_What this task involves_. Search the entries for the word "will". Copy each line in which it is found.
┄┄┄┄┄┄┄┄┄┄
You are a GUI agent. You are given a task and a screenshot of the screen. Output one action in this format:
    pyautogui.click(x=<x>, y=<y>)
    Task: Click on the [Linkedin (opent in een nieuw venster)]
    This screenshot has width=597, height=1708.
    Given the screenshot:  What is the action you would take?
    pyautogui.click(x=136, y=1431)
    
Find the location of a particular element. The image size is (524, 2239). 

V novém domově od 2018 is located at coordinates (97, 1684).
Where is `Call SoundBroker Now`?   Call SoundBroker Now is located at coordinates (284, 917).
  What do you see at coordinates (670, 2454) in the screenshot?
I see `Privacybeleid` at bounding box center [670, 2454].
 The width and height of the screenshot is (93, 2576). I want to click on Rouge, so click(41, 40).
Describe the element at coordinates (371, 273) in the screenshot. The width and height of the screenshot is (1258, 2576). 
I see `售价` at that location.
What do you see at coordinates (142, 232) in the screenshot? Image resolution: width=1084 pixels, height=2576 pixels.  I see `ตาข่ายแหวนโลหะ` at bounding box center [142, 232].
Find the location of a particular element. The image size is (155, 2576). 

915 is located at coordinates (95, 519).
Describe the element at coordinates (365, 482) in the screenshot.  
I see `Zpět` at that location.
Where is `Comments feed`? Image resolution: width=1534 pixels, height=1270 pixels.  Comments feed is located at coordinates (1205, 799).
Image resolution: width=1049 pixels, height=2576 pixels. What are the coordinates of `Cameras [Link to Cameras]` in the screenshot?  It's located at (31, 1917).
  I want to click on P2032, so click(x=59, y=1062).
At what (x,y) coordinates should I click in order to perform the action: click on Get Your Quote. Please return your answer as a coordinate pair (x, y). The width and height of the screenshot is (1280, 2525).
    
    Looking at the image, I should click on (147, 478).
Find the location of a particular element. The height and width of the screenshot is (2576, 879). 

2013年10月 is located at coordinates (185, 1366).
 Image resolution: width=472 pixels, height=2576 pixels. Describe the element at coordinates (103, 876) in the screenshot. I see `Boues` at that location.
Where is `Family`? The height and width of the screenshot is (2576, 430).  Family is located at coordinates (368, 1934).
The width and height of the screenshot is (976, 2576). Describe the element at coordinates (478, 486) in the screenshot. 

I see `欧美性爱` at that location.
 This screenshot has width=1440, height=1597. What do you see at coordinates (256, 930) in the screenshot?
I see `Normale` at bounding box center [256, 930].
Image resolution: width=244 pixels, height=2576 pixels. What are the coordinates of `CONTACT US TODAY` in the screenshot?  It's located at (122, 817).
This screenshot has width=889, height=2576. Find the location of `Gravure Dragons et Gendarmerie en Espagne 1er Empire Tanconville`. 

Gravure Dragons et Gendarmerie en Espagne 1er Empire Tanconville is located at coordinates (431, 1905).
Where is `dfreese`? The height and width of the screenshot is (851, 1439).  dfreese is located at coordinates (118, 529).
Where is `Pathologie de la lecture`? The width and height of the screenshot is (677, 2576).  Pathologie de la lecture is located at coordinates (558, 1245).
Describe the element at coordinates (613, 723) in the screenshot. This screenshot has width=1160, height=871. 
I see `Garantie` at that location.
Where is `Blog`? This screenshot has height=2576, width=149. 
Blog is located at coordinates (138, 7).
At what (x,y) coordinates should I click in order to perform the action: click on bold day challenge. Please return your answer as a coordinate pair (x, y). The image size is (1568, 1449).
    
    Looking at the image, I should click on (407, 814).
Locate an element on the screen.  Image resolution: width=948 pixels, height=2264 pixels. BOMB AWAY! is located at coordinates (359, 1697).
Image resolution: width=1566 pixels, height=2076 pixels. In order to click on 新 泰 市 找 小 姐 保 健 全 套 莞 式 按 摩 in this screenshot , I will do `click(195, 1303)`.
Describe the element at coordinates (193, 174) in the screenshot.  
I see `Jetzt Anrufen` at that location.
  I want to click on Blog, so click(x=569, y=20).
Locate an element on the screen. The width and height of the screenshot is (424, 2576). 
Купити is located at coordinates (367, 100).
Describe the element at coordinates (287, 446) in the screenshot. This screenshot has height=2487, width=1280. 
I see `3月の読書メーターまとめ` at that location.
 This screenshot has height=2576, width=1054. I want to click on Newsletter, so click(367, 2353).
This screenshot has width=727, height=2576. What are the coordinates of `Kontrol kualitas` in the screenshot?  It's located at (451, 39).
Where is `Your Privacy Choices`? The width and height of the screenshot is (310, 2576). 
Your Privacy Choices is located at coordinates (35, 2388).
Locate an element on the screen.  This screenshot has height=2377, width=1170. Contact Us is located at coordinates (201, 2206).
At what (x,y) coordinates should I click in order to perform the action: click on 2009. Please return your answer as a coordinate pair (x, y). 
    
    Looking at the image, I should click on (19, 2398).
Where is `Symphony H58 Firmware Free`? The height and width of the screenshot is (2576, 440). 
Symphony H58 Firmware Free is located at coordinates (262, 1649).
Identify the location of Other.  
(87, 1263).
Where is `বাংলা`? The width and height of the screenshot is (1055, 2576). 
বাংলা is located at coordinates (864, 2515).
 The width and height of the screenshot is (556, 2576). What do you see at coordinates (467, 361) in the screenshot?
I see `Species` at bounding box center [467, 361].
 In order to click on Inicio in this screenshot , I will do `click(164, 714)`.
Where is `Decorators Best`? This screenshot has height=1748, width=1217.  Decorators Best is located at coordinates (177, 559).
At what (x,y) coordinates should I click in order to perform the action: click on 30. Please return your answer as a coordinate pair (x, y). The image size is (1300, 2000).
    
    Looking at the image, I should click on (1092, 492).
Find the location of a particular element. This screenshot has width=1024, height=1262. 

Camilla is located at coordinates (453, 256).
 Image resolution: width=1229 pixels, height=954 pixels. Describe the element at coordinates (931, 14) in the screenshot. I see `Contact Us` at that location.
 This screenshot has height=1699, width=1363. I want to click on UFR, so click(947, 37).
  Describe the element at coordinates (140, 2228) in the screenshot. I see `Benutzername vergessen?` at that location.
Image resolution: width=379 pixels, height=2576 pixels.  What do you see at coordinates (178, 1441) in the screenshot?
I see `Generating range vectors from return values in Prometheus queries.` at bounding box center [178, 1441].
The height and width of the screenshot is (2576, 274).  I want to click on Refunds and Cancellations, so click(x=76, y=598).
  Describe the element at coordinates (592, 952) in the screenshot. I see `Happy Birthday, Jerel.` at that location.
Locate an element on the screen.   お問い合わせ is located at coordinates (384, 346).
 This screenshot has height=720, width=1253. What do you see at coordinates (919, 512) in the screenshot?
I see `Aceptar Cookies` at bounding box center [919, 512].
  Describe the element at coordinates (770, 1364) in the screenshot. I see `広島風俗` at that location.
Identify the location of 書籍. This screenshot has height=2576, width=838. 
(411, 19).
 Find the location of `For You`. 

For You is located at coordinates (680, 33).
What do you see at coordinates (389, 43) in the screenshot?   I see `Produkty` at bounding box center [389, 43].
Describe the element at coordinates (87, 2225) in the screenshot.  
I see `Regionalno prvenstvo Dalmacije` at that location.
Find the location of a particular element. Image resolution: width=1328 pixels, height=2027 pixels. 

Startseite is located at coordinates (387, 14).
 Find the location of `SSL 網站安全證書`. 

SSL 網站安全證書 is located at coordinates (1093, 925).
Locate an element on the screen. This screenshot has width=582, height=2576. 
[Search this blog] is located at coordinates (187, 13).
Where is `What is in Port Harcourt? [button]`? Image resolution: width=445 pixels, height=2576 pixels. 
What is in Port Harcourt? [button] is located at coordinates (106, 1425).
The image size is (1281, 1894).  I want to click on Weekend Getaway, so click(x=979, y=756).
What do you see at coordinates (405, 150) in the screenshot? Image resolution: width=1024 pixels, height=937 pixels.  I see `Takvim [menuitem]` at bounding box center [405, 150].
┄┄┄┄┄┄┄┄┄┄
_Solution to this problem_.
Image resolution: width=1566 pixels, height=2076 pixels. In order to click on 新 泰 市 找 小 姐 保 健 全 套 莞 式 按 摩 in this screenshot , I will do `click(195, 1303)`.
 In order to click on Inicio in this screenshot , I will do `click(164, 714)`.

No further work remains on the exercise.